The baseline characteristics of the analysis cohort are shown in supplemental Table I. The average age was 58 years, and the cohort comprised women (22%), subjects with diabetes (19%), subjects with hypertension (51%), and current smokers (36%). Baseline levels of apoB/A I, TC/ HDL and non–HDL-C are shown in Table 1.
Effect of Intensive Statin Therapy on Lipids
At 4 months after ACS, intensive statin therapy reduced apoB to a greater extent than moderate therapy (35% versus 11%), but raised apoAI to a lesser extent (3% versus 9%) (P<0.0001 for each) as shown in Table 1. Overall intensive therapy reduced the ratio apoB/AI by 37% from baseline versus 18% for standard therapy, P<0.0001, with similar differences between statin regimens observed at the end of study (average 2 years). Intensive therapy also reduced both total cholesterol/HDL-C ratio, and non–HDL-C to a greater extent than standard therapy (30% versus 11%, and 37% versus 8% respectively, P for each <0.0001; Table 1). hs-CRP was also lower among subjects allocated intensive therapy at 4 months (1.3 mg/L versus 2.1 mg/L, P<0.0001).
Correlation Between Lipids and hs-CRP
Strong correlations were observed between apoB and LDL-C lipids and between apoB and non–HDL-C, r=0.86 and 0.93 respectively and between non–HDL-C and LDL-C, r=0.91 (all P<0.0001). Similarly the correlation between apoAI and HDL-C and TC/HDL ratio and apoB/AI ratio were 0.81 and 0.88, respectively (all P<0.0001). In contrast, weak but significant correlations were observed between hs-CRP and apoB (r=0.21), non–HDL-C (r=0.21), LDL-C (r=0.18), TC/HDL (r=0.22), and apoB/AI (r=0.23), all P<0.0001. Even weaker correlations between hs-CRP and apoA I and HDL-C were observed r=−0.02 (P>0.05), and −0.05 (P<0.01), respectively.
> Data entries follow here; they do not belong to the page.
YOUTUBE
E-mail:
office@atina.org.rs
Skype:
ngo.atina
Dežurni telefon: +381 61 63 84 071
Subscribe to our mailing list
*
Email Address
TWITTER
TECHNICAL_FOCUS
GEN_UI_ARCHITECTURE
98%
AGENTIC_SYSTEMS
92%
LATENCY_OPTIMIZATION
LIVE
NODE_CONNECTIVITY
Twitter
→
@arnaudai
Relationship Between Baseline Lipid Levels and Clinical Outcomes
After multivariable adjustment, which included the intensity of statin therapy, no significant association was observed between a 1 SD difference in baseline apoB/AI ratio (0.25), or total cholesterol/HDL-C ratio (1.42), or non-HDL cholesterol (0.88 mmol/L) and the subsequent risk of death or acute coronary events (HR 1.07, 95% CI 0.97 to 1.18, P=0.19); HR 1.06, 95% CI 0.97 to 1.17, P=0.21; HR 1.06, 95% CI 0.97 to 1.17, P=0.19 respectively). However, in each of these three models (containing baseline apoB/A1, total cholesterol/HDL-C ratio, or non-HDL cholesterol respectively) use of intensive statin therapy was similarly associated with a reduced risk (HR 0.76, 95% CI 0.63 to 0.92, P=0.005; HR 0.80, 95% CI 0.67 to 0.96, P=0.017; HR 0.80, 95% CI 0.67 to 0.96, P=0.017, respectively, for each lipid model).
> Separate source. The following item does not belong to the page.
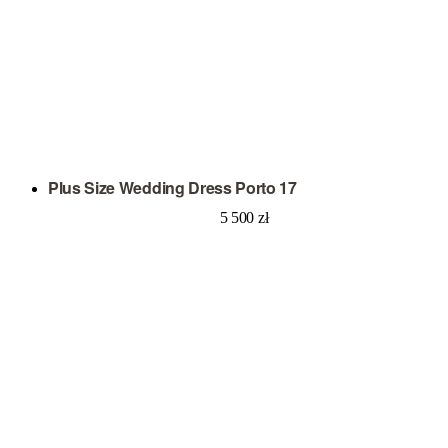
Plus Size Wedding Dress Porto 17
5 500
zł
Relationship Between 4-Month Lipid Levels and Clinical Outcomes
We initially assessed the relationship between “on treatment” levels of each individual lipid parameter or hs-CRP at 4 months and the subsequent risk of recurrent events using the median of each parameter to allow for comparison (Figure 1). The hazard ratio of death or acute coronary events appeared to be elevated to a similar extent with considerable overlap across lipids. Compared to the basic Cox model the addition of each atherogenic lipid parameter alone broadly tended to improve the models assessed using the likelihood ratio test (LRT statistic >3.84 considered significant for the model). In contrast, markers of nonatherogenic lipid content or particles alone (HDL-C or apoAI) did not significantly improve the multivariable models and tended to be weaker predictors of risk when used alone. The addition of hs-CRP to multivariable models either as a continuous variable or using the predefined cutpoint of 2 mg/L8,12 (Figure 1) improved the basic models to a greater extent than any of the lipid parameters alone, as reflected by a LRT statistic of 12.2 to 13.4 for hs-CRP versus values ranging from 0 to 8.4 for any given lipid parameter.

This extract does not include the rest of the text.